Odd. It seems that no NOPs are needed after the loop for it to work properly.
I was worried my register access using a temp variable might be optimized out so I checked the assembly, and sure enough it's there:
tmp = SPDR;
6c6: 8e b5 in r24, 0x2e ; 46
And when I read SPSR after that, but before I re-enabled interrupts (waiting until after that to output my serial debug data), the correct bit was 0 as it should be. (And my 2x speed bit was set to 1 as it also should be.)
So, that's odd. I know the instructions to put the value into SPSR add a few clocks, but it seems like it would be one short.
SPSR = SPSR & ~_BV(SPIF); // Clear transfer flag.
6c0: 8d b5 in r24, 0x2d ; 45
6c2: 8f 77 andi r24, 0x7F ; 127
6c4: 8d bd out 0x2d, r24 ; 45
tmp = SPDR;
6c6: 8e b5 in r24, 0x2e ; 46
But regardless of the reason, it seems to work fine, so final version of the loop I guess:
/*
This function shifts all the LED data out to the TLC5947's.
*/
#define NOP __asm__ __volatile__ ("nop\n\t");
#define WAIT NOP NOP NOP NOP NOP NOP NOP NOP NOP NOP NOP // 11 NOPs
void updateLEDs() {
const int LEDFrameTime = 1000 / 30; // The number of milliseconds between each update of the LEDs. 1000 / 24 = 24fps.
static unsigned long nextLEDFrameTime = 0;
byte tmp;
byte *thisLED;
byte *lastLED;
if (time >= nextLEDFrameTime) { // If it is time for an LED update...
//unsigned int time = micros();
thisLED = &led::data[led::modules*36]; // The first operation is to decrement this pointer, so the first time we write thisLED it will be array index LEDMODULES*36-1
lastLED = &led::data[0];
cli(); // Halt interrupts.
do {
SPDR = *--thisLED; WAIT;
} while (thisLED != lastLED); // thisLED is decremented one last time before we hit the end of the loop, so after byte 0 transfers, the loop exits.
SPSR = SPSR & ~_BV(SPIF); // Clear transfer flag.
tmp = SPDR;
// Move data from shift register into latch register:
LATPORT &= ~(1 << LATPIN); // Set LATCH pin low. It is important to do this first, just before transitioning high! I don't know why, but the LED modules won't work right otherwise!
LATPORT |= (1 << LATPIN); // Set LATCH pin high. Transitioning from low to high moves all data from the shift register into the latch registers.

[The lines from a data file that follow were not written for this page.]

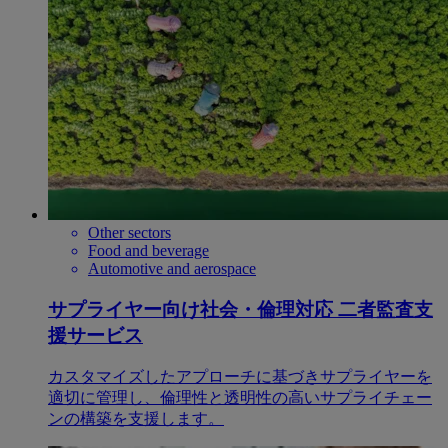
Other sectors
Food and beverage
Automotive and aerospace
サプライヤー向け社会・倫理対応 二者監査支
援サービス
カスタマイズしたアプローチに基づきサプライヤーを
適切に管理し、倫理性と透明性の高いサプライチェー
ンの構築を支援します。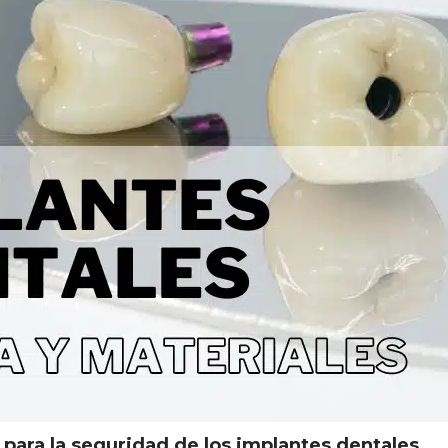
ara la seguridad de los implantes dentales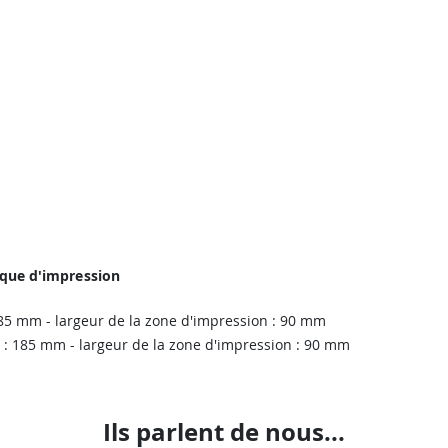
ique d'impression
185 mm - largeur de la zone d'impression : 90 mm
 : 185 mm - largeur de la zone d'impression : 90 mm
Ils parlent de nous...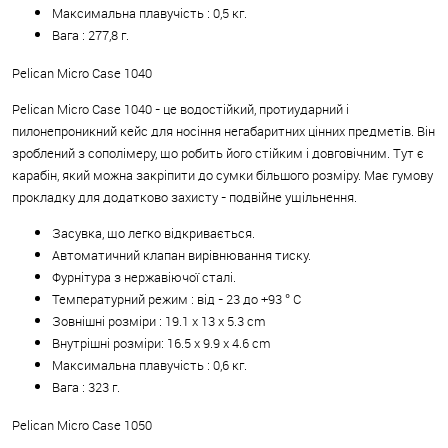
Максимальна плавучість : 0,5 кг.
Вага : 277,8 г.
Pelican Micro Case 1040
Pelican Micro Case 1040 - це водостійкий, протиударний і
пилонепроникний кейс для носіння негабаритних цінних предметів. Він
зроблений з сополімеру, що робить його стійким і довговічним. Тут є
карабін, який можна закріпити до сумки більшого розміру. Має гумову
прокладку для додатково захисту - подвійне ущільнення.
Засувка, що легко відкривається.
Автоматичний клапан вирівнювання тиску.
Фурнітура з нержавіючої сталі.
Температурний режим : від - 23 до +93 ° C
Зовнішні розміри : 19.1 x 13 x 5.3 cm
Внутрішні розміри: 16.5 x 9.9 x 4.6 cm
Максимальна плавучість : 0,6 кг.
Вага : 323 г.
Pelican Micro Case 1050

ENAPORT |= (1 << ENAPIN); // Set BLANK pin high. Turn all outputs off, and reset grayscale timer. Blanking reduces flicker, but it does not seem to matter if it is before, after, or in the middle of latching.
ENAPORT &= ~(1 << ENAPIN); // Set BLANK pin low. Turn all outputs on.
sei(); // Reenable interrupts.
//time = micros() - time;
//Serial1.println(time,DEC);
nextLEDFrameTime = time + LEDFrameTime; // Set the time of the next update.
}
}